EU governments have been trying to restore confidence after a series of government bank bailouts and a cascade of individual moves by countries to increase deposit guarantees, in some cases to 100 percent of deposits. Markets plunged Monday on fears a $700 billion bank bailout would not be enough. Banks have frozen lending to each other, while central banks have had to push short term credit into the banking system to keep it going. On Tuesday, the European Central Bank offered $50 billion for a second day in a row.

European stock markets rose after the U.S. Federal Reserve made a bold new guarantee to buy short-term commercial debt known as commercial paper in an attempt to unblock credit market. But British banks' share prices plunged as investors worried that the government was not doing enough to boost banks' balance sheets in the crisis. Shares at the Royal Bank of Scotland Group PLC, which had its credit rating downgraded by Standard & Poor's on Monday, plummeted by 39 percent in the first two hours of trading on the London Stock Exchange, before recovering somewhat.

Treasury chief Alistair Darling and Bank of England Governor Mervyn King reportedly met with the heads of Britain's biggest banks to discuss possible government plans to inject as much as 50 billion pounds ($87 billion) into the institutions.

Iceland nationalized its second-largest bank and the central bank fixed the exchange rate of the country's currency fight a financial meltdown in the tiny Nordic country, whose banking sector has grown to dwarf the domestic economy.

EU finance ministers emerged from talks with a set of seven "common principles" to guide them through the current turmoil. They include "timely" and "temporary" interventions bringing new management to ailing financial institutions and steps to protect the interests of both taxpayers and fair competition.

"Europe is determined to act in a coordinated manner in the face of this crisis," Lagarde said after chairing a one-day meeting of EU finance ministers.

European Union governments have avoided copying the U.S. with a massive bailout to buy up bad debt from banks and help unfreeze lending. The EU is hampered in taking unified action because while it boasts a single currency in 15 of its 27 member states nations — it has no legal powers to intervene in financial markets.
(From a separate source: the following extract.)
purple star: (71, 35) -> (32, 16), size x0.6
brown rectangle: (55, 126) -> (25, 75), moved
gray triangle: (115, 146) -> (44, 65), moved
Instead, European national governments have pumped billions of euros (dollars) into ailing banks and organized takeovers or even nationalizations or struggling lenders.

In their statement, EU finance ministers committed "to take all necessary measures to enhance the soundness and stability of our banking system and to protect the deposits of individual savers."

Ireland started the ball rolling last week, promising a euro400-billion guarantee for all deposits in six Irish banks in an effort to stave off the collapse — and expensive government rescue — of lenders that overstretched themselves on property loans. Irish Finance Minister Brian Lenihan defended that Tuesday saying, "We must restore confidence to the European banking sector (but) there is not enough liquidity in the market. That's a problem we have to address," he said.

Germany, Britain and others have complained that Ireland's unilateral move broke EU level playing field rules by giving Irish banks an edge over competitors that would unfairly attract savers.

By allowing all EU nations to raise their savings deposit coverage to euro100,000 that level playing field has been restored, said Dutch Finance Minister Wouter Bos. He said the Netherlands would raise its coverage to euro100,000.

"This is a signal of confidence" in financial institutions, he told reporters. "It shows a united Europe."